Projet de loi autorisant l'approbation de l'accord de sécurité sociale sous forme d'échange de lettres entre le Gouvernement de la République française et l'Organisation internationale pour l'énergie de fusion en vue de la mise en oeuvre conjointe du projet ITER

11 juin 2013 : Accord de sécurité sociale : projet ITER ( rapport - première lecture )

B. UNE STRUCTURE JURIDIQUE EN 3 NIVEAUX POUR UNE COLLABORATION INTERNATIONALE DE PLUS DE 20 ANS

Les études de conception du programme de fusion ont débuté en 1988. Après plusieurs phases de travail de plus en plus précises, la conception définitive d'ITER a été ratifiée par les Membres en 2001. De nouvelles négociations ont ensuite abouti au « Joint Implementation Agreement », un accord qui définit en détail les phases de construction, d'exploitation et de démantèlement d'ITER, ainsi que les aspects financiers, organisationnels et humains.
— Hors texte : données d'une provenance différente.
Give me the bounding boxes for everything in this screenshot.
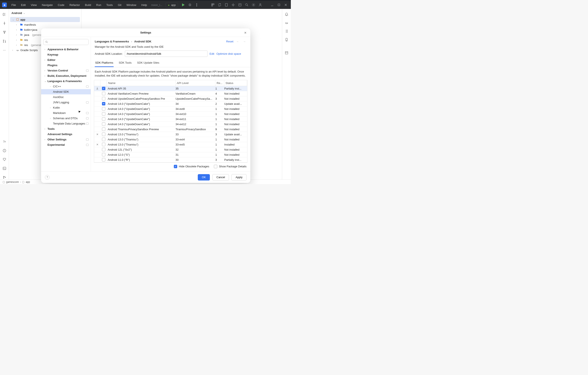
tree-node-manifests[interactable]: ›manifests xyxy=(10,22,80,27)
layout-icon[interactable] xyxy=(285,51,288,55)
app-inspection-icon[interactable] xyxy=(237,3,243,7)
table-row[interactable]: ✕Android 13.0 ("Tiramisu")333Update avai… xyxy=(94,132,247,137)
settings-tree-item[interactable]: AsciiDoc xyxy=(41,94,91,100)
settings-tree-item[interactable]: Plugins xyxy=(41,63,91,68)
col-api-level[interactable]: API Level xyxy=(176,80,215,86)
cancel-button[interactable]: Cancel xyxy=(212,174,229,181)
show-details-checkbox[interactable]: Show Package Details xyxy=(214,165,247,168)
account-icon[interactable] xyxy=(257,3,263,7)
row-checkbox[interactable] xyxy=(100,122,107,126)
table-row[interactable]: Android TiramisuPrivacySandbox PreviewTi… xyxy=(94,127,247,132)
row-checkbox[interactable] xyxy=(100,133,107,136)
more-button[interactable] xyxy=(194,3,200,7)
row-checkbox[interactable] xyxy=(100,128,107,131)
tab-sdk-platforms[interactable]: SDK Platforms xyxy=(95,59,114,67)
row-checkbox[interactable] xyxy=(100,148,107,151)
row-checkbox[interactable] xyxy=(100,138,107,141)
menu-window[interactable]: Window xyxy=(125,2,138,7)
settings-tree-item[interactable]: ›Appearance & Behavior xyxy=(41,47,91,52)
pull-requests-icon[interactable] xyxy=(2,39,7,43)
row-checkbox[interactable] xyxy=(100,107,107,110)
settings-tree-item[interactable]: ›Kotlin xyxy=(41,105,91,110)
debug-button[interactable] xyxy=(187,3,193,7)
breadcrumb-root[interactable]: gamescore xyxy=(6,181,19,183)
device-icon[interactable] xyxy=(285,38,288,42)
table-row[interactable]: Android API 35351Partially inst... xyxy=(94,86,247,91)
menu-run[interactable]: Run xyxy=(94,2,104,7)
table-row[interactable]: Android VanillaIceCream PreviewVanillaIc… xyxy=(94,91,247,96)
settings-tree-item[interactable]: ›Editor xyxy=(41,57,91,63)
menu-refactor[interactable]: Refactor xyxy=(67,2,82,7)
search-icon[interactable] xyxy=(244,3,250,7)
breadcrumb-leaf[interactable]: app xyxy=(26,181,30,183)
settings-tree-item[interactable]: ›Version Control xyxy=(41,68,91,73)
sdk-location-input[interactable] xyxy=(125,51,208,57)
edit-link[interactable]: Edit xyxy=(210,52,214,55)
gradle-icon[interactable] xyxy=(285,21,288,25)
ruby-icon[interactable] xyxy=(2,157,7,162)
menu-file[interactable]: File xyxy=(9,2,18,7)
row-checkbox[interactable] xyxy=(100,117,107,121)
settings-tree-item[interactable]: ›Build, Execution, Deployment xyxy=(41,73,91,78)
breadcrumb-group[interactable]: Languages & Frameworks xyxy=(95,40,129,43)
outline-icon[interactable] xyxy=(285,29,288,33)
settings-tree-item[interactable]: ›Schemas and DTDs xyxy=(41,116,91,121)
settings-tree-item[interactable]: ›Tools xyxy=(41,126,91,131)
table-row[interactable]: Android 14.0 ("UpsideDownCake")34-ext101… xyxy=(94,112,247,117)
row-checkbox[interactable] xyxy=(100,143,107,146)
run-config-selector[interactable]: ▲app xyxy=(165,2,178,7)
tree-node-app[interactable]: ⌄ app xyxy=(10,17,80,22)
menu-git[interactable]: Git xyxy=(116,2,124,7)
more-tools-icon[interactable]: ⋯ xyxy=(2,48,7,52)
minimize-icon[interactable] xyxy=(269,3,275,7)
recent-file-label[interactable]: nsion_l... xyxy=(150,2,164,7)
terminal-icon[interactable] xyxy=(2,166,7,171)
row-checkbox[interactable] xyxy=(100,112,107,116)
menu-build[interactable]: Build xyxy=(83,2,93,7)
structure-tool-icon[interactable] xyxy=(2,30,7,34)
col-revision[interactable]: Re... xyxy=(215,80,224,86)
build-icon[interactable] xyxy=(210,3,216,7)
run-button[interactable] xyxy=(180,3,186,7)
project-view-selector[interactable]: Android ⌄ xyxy=(9,9,81,17)
settings-tree-item[interactable]: Experimental xyxy=(41,142,91,147)
table-row[interactable]: Android 13.0 ("Tiramisu")33-ext41Not ins… xyxy=(94,137,247,142)
profiler-icon[interactable] xyxy=(230,3,236,7)
menu-view[interactable]: View xyxy=(29,2,39,7)
close-button[interactable]: ✕ xyxy=(243,30,248,35)
device-manager-icon[interactable] xyxy=(223,3,229,7)
settings-tree-item[interactable]: ›C/C++ xyxy=(41,84,91,89)
optimize-link[interactable]: Optimize disk space xyxy=(216,52,241,55)
table-row[interactable]: Android 12.0 ("S")311Not installed xyxy=(94,152,247,157)
settings-tree-item[interactable]: ⌄Languages & Frameworks xyxy=(41,78,91,84)
table-row[interactable]: Android 14.0 ("UpsideDownCake")34-ext81N… xyxy=(94,107,247,112)
table-row[interactable]: Android 12L ("Sv2")321Not installed xyxy=(94,147,247,152)
hide-obsolete-checkbox[interactable]: Hide Obsolete Packages xyxy=(174,165,209,168)
menu-tools[interactable]: Tools xyxy=(104,2,115,7)
logcat-icon[interactable] xyxy=(2,139,7,144)
row-checkbox[interactable] xyxy=(100,102,107,106)
menu-navigate[interactable]: Navigate xyxy=(40,2,55,7)
vcs-icon[interactable] xyxy=(2,175,7,180)
row-checkbox[interactable] xyxy=(100,158,107,161)
sync-icon[interactable] xyxy=(217,3,222,7)
help-button[interactable]: ? xyxy=(45,175,50,180)
tab-sdk-update-sites[interactable]: SDK Update Sites xyxy=(137,59,160,67)
settings-tree-item[interactable]: Template Data Languages xyxy=(41,121,91,126)
table-row[interactable]: Android 11.0 ("R")303Partially inst... xyxy=(94,157,247,162)
settings-search-input[interactable] xyxy=(43,39,89,45)
maximize-icon[interactable] xyxy=(276,3,282,7)
problems-icon[interactable] xyxy=(2,149,7,153)
row-checkbox[interactable] xyxy=(100,153,107,156)
settings-tree-item[interactable]: Markdown xyxy=(41,110,91,116)
reset-link[interactable]: Reset xyxy=(226,40,233,43)
table-row[interactable]: ✕Android 13.0 ("Tiramisu")33-ext51Instal… xyxy=(94,142,247,147)
notifications-icon[interactable] xyxy=(285,12,288,16)
close-window-icon[interactable] xyxy=(283,3,289,7)
col-status[interactable]: Status xyxy=(224,80,247,86)
menu-help[interactable]: Help xyxy=(139,2,149,7)
table-row[interactable]: Android 14.0 ("UpsideDownCake")342Update… xyxy=(94,101,247,107)
project-tool-icon[interactable] xyxy=(2,12,7,17)
commit-tool-icon[interactable] xyxy=(2,21,7,25)
table-row[interactable]: Android UpsideDownCakePrivacySandbox Pre… xyxy=(94,96,247,101)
Les sept Membres du programme fourniront les principaux éléments de la machine à ITER Organization sous forme de contribution « en nature ». Dans cette perspective, chaque partenaire a créé une « agence domestique » qui gère les contrats industriels. Les Membres d'ITER sont convenus de participer, ensemble, à tous les aspects du programme : recherche scientifique, approvisionnement, financement, ressources humaines, etc. afin que chacun d'eux puisse disposer, à terme, du savoir-faire nécessaire pour construire sa propre centrale de fusion.

ITER a nécessité la mise en place d'une architecture juridique à trois niveaux :

- international, avec la création d'une organisation internationale (l'Organisation ITER) et les privilèges et immunités qui s'y attachent : l'Organisation assure la maîtrise d'ouvrage de la construction et de l'exploitation de la machine tout en recrutant le personnel nécessaire à la mise en oeuvre du projet ;

- partenaires du projet, avec la création de sept agences domestiques chargées de fournir les composants en nature du futur réacteur ;

- France, pays d'accueil du réacteur sur le site de Cadarache (Bouches-du-Rhône), avec la désignation d'un Haut représentant pour la réalisation en France du projet ITER et la création d'une entité française (Agence ITER-France), lesquels de manière générale, sont chargés de suivre pour la part de responsabilité qui incombe à la France le développement du projet sur son sol.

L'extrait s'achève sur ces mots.